===== Task input

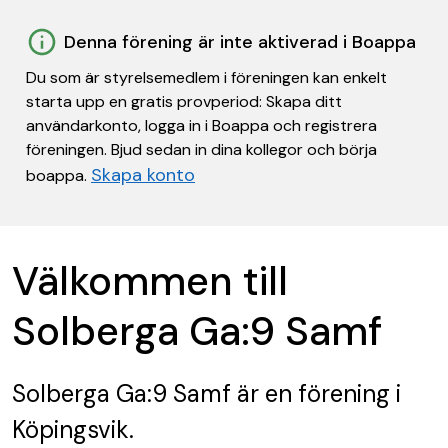
Denna förening är inte aktiverad i Boappa
Du som är styrelsemedlem i föreningen kan enkelt
starta upp en gratis provperiod: Skapa ditt
användarkonto, logga in i Boappa och registrera
föreningen. Bjud sedan in dina kollegor och börja
Skapa konto
boappa.
Välkommen till
Solberga Ga:9 Samf
Solberga Ga:9 Samf
är en förening
i
Köpingsvik.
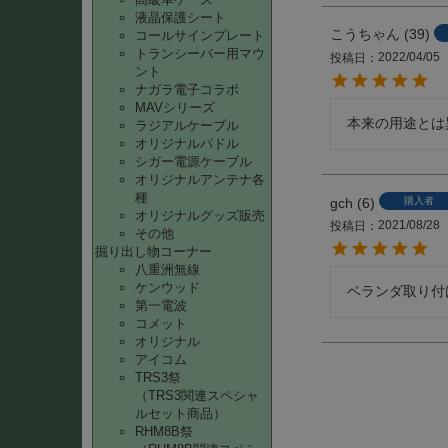
液晶保護シート
こうちゃん
39
コールサインプレート
トランシーバー用マウ
2022/04/05
投稿日
ント
ナガラ電子コラボ
MAVシリーズ
本来の用途とは
ラジアルケーブル
オリジナルパドル
シガー電源ケーブル
オリジナルアンテナ各
種
gch
6
購入者
オリジナルグッズ販売
2021/08/28
投稿日
その他
掘り出し物コーナー
八重洲無線
ケンウッド
ベランダ取り付
第一電波
コメット
オリジナル
アイコム
TRS3祭
（TRS3関連スペシャ
ルセット商品）
RHM8B祭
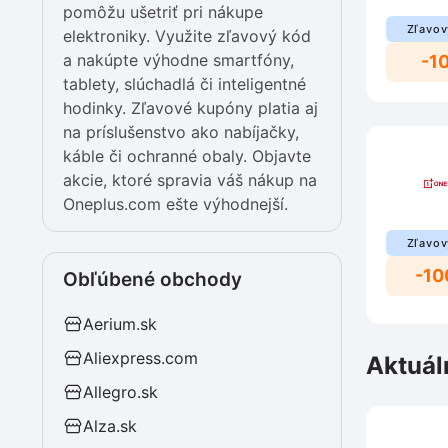
pomôžu ušetriť pri nákupe
Zľavov
elektroniky. Využite zľavový kód
a nakúpte výhodne smartfóny,
-10
tablety, slúchadlá či inteligentné
hodinky. Zľavové kupóny platia aj
na príslušenstvo ako nabíjačky,
káble či ochranné obaly. Objavte
akcie, ktoré spravia váš nákup na
Oneplus.com ešte výhodnejší.
Zľavov
-10
Obľúbené obchody
Aerium.sk
Aliexpress.com
Aktuál
Allegro.sk
Alza.sk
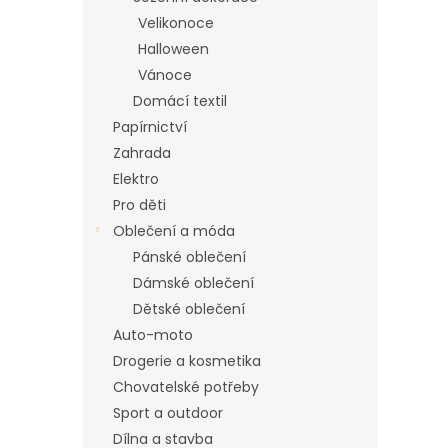
n
Velikonoce
e
Halloween
l
Vánoce
Domácí textil
Papírnictví
Zahrada
Elektro
Pro děti
Oblečení a móda
Pánské oblečení
Dámské oblečení
Dětské oblečení
Auto-moto
Drogerie a kosmetika
Chovatelské potřeby
Sport a outdoor
Dílna a stavba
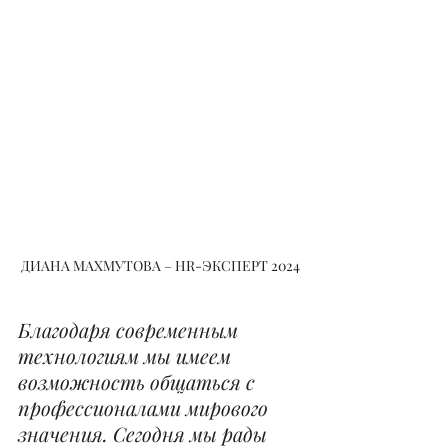
ДИАНА МАХМУТОВА – HR-ЭКСПЕРТ 2024
Благодаря современным 
технологиям мы имеем 
возможность общаться с 
профессионалами мирового 
значения. Сегодня мы рады 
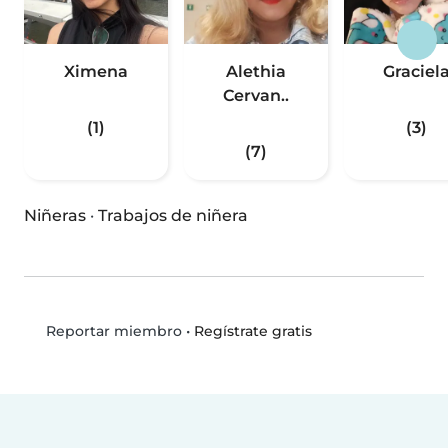
Ximena
Alethia
Graciel
Cervan..
(1)
(3)
(7)
Niñeras
·
Trabajos de niñera
•
Regístrate gratis
Reportar miembro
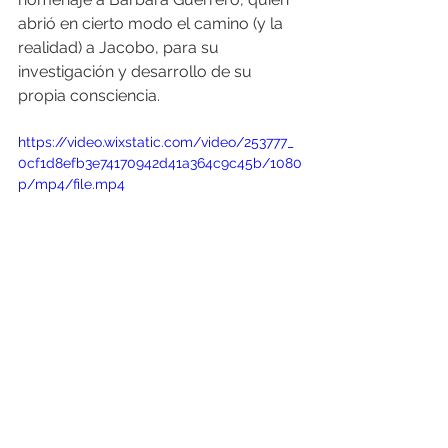
abrió en cierto modo el camino (y la 
realidad) a Jacobo, para su 
investigación y desarrollo de su 
propia consciencia.
https://video.wixstatic.com/video/253777_
0cf1d8efb3e74170942d41a364c9c45b/1080
p/mp4/file.mp4
Sobre Jacobo Grinberg...
Creo que la máxima expresión del 
potencial de la mente humana, es la 
expansión y desarrollo de la 
consciencia, del tiempo, del espacio y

==========

Problem requirements
Line by line, print the records exactly, leaving the pictures behind.

Problem solution
Denna förening är inte aktiverad i Boappa
Du som är styrelsemedlem i föreningen kan enkelt
starta upp en gratis provperiod: Skapa ditt
användarkonto, logga in i Boappa och registrera
föreningen. Bjud sedan in dina kollegor och börja
Skapa konto
boappa.
Välkommen till
Solberga Ga:9 Samf
Solberga Ga:9 Samf
är en förening
i
Köpingsvik.
液晶保護シート
こうちゃん
39
コールサインプレート
トランシーバー用マウ
2022/04/05
投稿日
ント
ナガラ電子コラボ
MAVシリーズ
本来の用途とは
ラジアルケーブル
オリジナルパドル
シガー電源ケーブル
オリジナルアンテナ各
種
gch
6
購入者
オリジナルグッズ販売
2021/08/28
投稿日
その他
掘り出し物コーナー
八重洲無線
ケンウッド
ベランダ取り付
第一電波
コメット
オリジナル
アイコム
TRS3祭
（TRS3関連スペシャ
ルセット商品）
RHM8B祭
pomôžu ušetriť pri nákupe
Zľavov
elektroniky. Využite zľavový kód
a nakúpte výhodne smartfóny,
-10
tablety, slúchadlá či inteligentné
hodinky. Zľavové kupóny platia aj
na príslušenstvo ako nabíjačky,
káble či ochranné obaly. Objavte
akcie, ktoré spravia váš nákup na
Oneplus.com ešte výhodnejší.
Zľavov
-10
Obľúbené obchody
Aerium.sk
Aliexpress.com
Aktuál
Allegro.sk
Alza.sk
n
Velikonoce
e
Halloween
l
Vánoce
Domácí textil
Papírnictví
Zahrada
Elektro
Pro děti
Oblečení a móda
Pánské oblečení
Dámské oblečení
Dětské oblečení
Auto-moto
Drogerie a kosmetika
Chovatelské potřeby
Sport a outdoor
Dílna a stavba
ДИАНА МАХМУТОВА – HR-ЭКСПЕРТ 2024
Благодаря современным 
технологиям мы имеем 
возможность общаться с 
профессионалами мирового 
значения. Сегодня мы рады 
Ximena
Alethia
Graciel
Cervan..
(1)
(3)
(7)
Niñeras
·
Trabajos de niñera
•
Regístrate gratis
Reportar miembro
abrió en cierto modo el camino (y la 
realidad) a Jacobo, para su 
investigación y desarrollo de su 
propia consciencia.
https://video.wixstatic.com/video/253777_
0cf1d8efb3e74170942d41a364c9c45b/1080
p/mp4/file.mp4
Sobre Jacobo Grinberg...
Creo que la máxima expresión del 
potencial de la mente humana, es la 
expansión y desarrollo de la 
consciencia, del tiempo, del espacio y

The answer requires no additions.